İLK ÇEYREKTE KIRILGANLIK ARTTI
Türkiye Ekonomi Politikaları Araştırma Vakfı (TEPAV) tarafından, Avrupa Birliği’ne üye ülkeler arasında maliye ile para politikaları arasındaki eş güdümü güçlendirmek, makroekonomik politikaları izlemek ve bu politikaların gözetimini geliştirmek amacıyla oluşturulan ve üç aylık bazda güncellenen Makroekonomik Dengesizlik Göstergeleri (MDG), 2023 yılının birinci çeyreğine ait kaynak resmi istatistiklerin yayımlanmasını takiben güncellendi.
MDG’ye göre istihdam göstergelerinde iyileşme devam etse de 2023 ilk çeyreğinde artan cari işlemler açığı ve özel sektör kredi kullanımları nedeniyle makroekonomik kırılganlık arttı. Birim işgücü maliyetleri ve reel efektif gücünden oluşan dış rekabetçilik göstergelerindeki hızlı düşüşler bu çeyrekte de devam etti. Türkiye’nin dünya ihracatı payındaki kısmi yükselişine rağmen ithalat harcamalarının, ihracat gelirlerinin çok üzerinde artması nedeniyle cari işlemler açığı göstergesi 2015 yılından sonra ilk kez eşik değerin dışına çıktı.

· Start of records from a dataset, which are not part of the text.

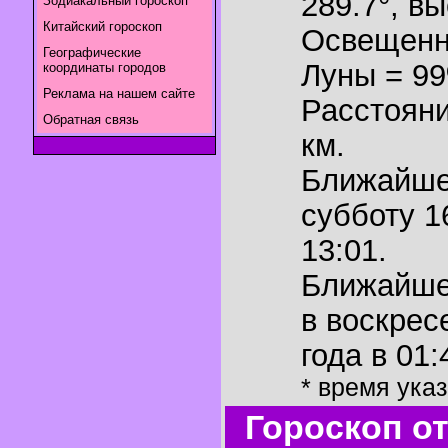
289.7°
,
вы
Зодиакальный гороскоп
Китайский гороскоп
Освещенн
Географические
Луны = 9
координаты городов
Реклама на нашем сайте
Расстояни
Обратная связь
км.
Ближайш
субботу 1
13:01.
Ближайш
в воскрес
года в 01:
* время ука
Гороскоп о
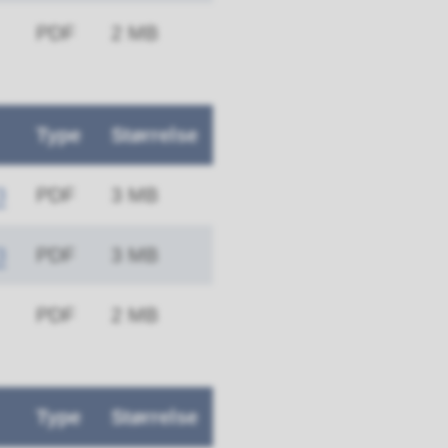
PDF
2 MB
Type
Størrelse
3
PDF
3 MB
3
PDF
3 MB
PDF
2 MB
Type
Størrelse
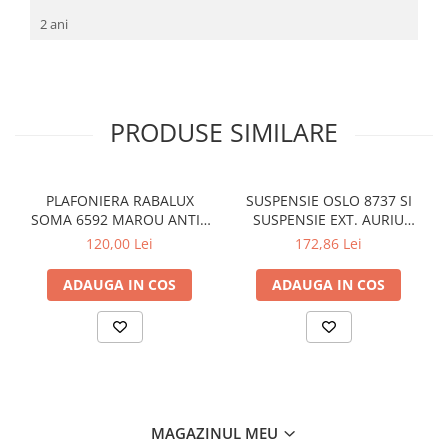
2 ani
PRODUSE SIMILARE
PLAFONIERA RABALUX
SUSPENSIE OSLO 8737 SI
SOMA 6592 MAROU ANTIC
SUSPENSIE EXT. AURIU
CREM E14 2X40W 350MM
ANTIC TRANSPARENT E27
120,00 Lei
172,86 Lei
1X60W 76X24X24CM
ADAUGA IN COS
ADAUGA IN COS
MAGAZINUL MEU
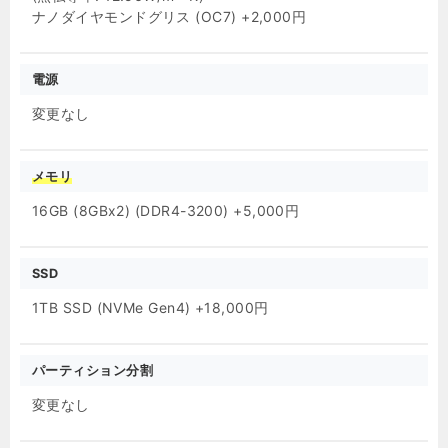
ナノダイヤモンドグリス (OC7) +2,000円
電源
変更なし
メモリ
16GB (8GBx2) (DDR4-3200) +5,000円
SSD
1TB SSD (NVMe Gen4) +18,000円
パーティション分割
変更なし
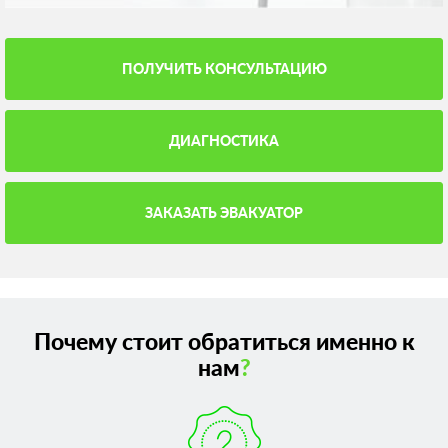
ПОЛУЧИТЬ КОНСУЛЬТАЦИЮ
ДИАГНОСТИКА
ЗАКАЗАТЬ ЭВАКУАТОР
Почему стоит обратиться именно к
нам
?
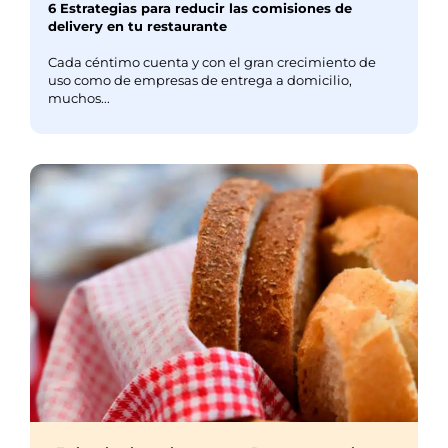
6 Estrategias para reducir las comisiones de
delivery en tu restaurante
Cada céntimo cuenta y con el gran crecimiento de
uso como de empresas de entrega a domicilio,
muchos...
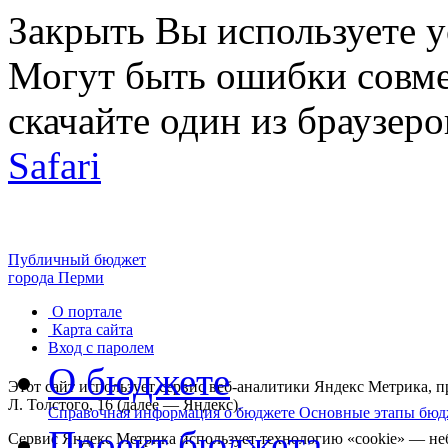
Закрыть
Вы используете 
Могут быть ошибки совме
скачайте один из браузеро
Safari
Публичный бюджет
города Перми
О портале
Карта сайта
Вход с паролем
О бюджете
Этот сайт использует сервис веб-аналитики Яндекс Метрика,
Л. Толстого, 16 (далее — Яндекс).
Справочная информация о бюджете
Основные этапы бюд
Проект бюджета
Сервис Яндекс Метрика использует технологию «cookie» — не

FİNANSAL YÜKÜMLÜLÜKLER KIRILGANLIKLAR OLUŞTURDU
Özel sektör kredi kullanımlarının hızlandığı ve ilgili göstergenin 2017 yılından sonra ilk kez eşik değerin üzerinde değer aldığı gözlenen MDG’de, diğer taraftan, finansal yükümlülükler ile konut fiyat endeksi göstergelerinin eşik değerlerin çok üzerine çıkarak finansal istikrara yönelik önemli kırılganlıklar oluşturduğu görüldü.
İŞSİZLİK ÇİFT HANELİ DÜZEYİNİ KORUYOR
Güncellenen göstergeler, istihdam göstergelerindeki olumlu gidişata rağmen, genel işsizlik oranının çift haneli düzeyini korumasının ve genç işsizlik oranının bunun iki katına yakın bir düzeyde seyretmesinin, güçlü makroekonomik dengelerin tesisi açısından iyileşme eğiliminin devamını gerekli kıldığına işaret ediyor.

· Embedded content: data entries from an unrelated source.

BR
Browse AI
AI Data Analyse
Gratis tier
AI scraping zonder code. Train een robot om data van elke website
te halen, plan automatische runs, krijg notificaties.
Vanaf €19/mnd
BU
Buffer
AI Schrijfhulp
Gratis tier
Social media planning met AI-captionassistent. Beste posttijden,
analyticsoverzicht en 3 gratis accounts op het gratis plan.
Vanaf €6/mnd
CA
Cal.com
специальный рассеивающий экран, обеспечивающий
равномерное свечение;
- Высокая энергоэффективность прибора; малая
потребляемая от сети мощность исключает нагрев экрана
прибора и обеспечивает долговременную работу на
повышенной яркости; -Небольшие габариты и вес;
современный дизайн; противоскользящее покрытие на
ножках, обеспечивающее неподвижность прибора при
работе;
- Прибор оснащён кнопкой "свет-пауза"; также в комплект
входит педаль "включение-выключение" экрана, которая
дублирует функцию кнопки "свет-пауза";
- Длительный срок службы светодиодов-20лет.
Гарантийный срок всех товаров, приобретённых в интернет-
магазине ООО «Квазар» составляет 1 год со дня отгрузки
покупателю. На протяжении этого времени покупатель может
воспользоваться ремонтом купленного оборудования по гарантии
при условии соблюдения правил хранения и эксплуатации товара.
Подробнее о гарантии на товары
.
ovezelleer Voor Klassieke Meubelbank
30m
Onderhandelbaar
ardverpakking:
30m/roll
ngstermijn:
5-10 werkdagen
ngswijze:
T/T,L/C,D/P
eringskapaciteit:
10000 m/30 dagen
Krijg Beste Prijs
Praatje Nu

FAİZ ARTIŞINA RAĞMEN KREDİ BORÇLANMALARI ARTTI
Bankacılık Düzenleme ve Denetleme Kurumunun (BDDK) verilerine göre, Merkez Bankasının faiz artışı kararına rağmen bireysel kredi borçlanmalarında artış yaşandı. Karşılaştırma sitesi encazip.com’un yaptığı araştırmaya göre vatandaşların bireysel borçları, kredi kartı borçları dahil 2 trilyon 268 milyar TL olurken bu sayı, geçen yılın aynı dönemine göre yüzde 84 arttı. Tüketici enflasyonun (TÜFE) yüzde 47,83 olduğu dönemde borçlanmadaki bu artış, tüketicilerin reel borçlarının arttığını ortaya koydu.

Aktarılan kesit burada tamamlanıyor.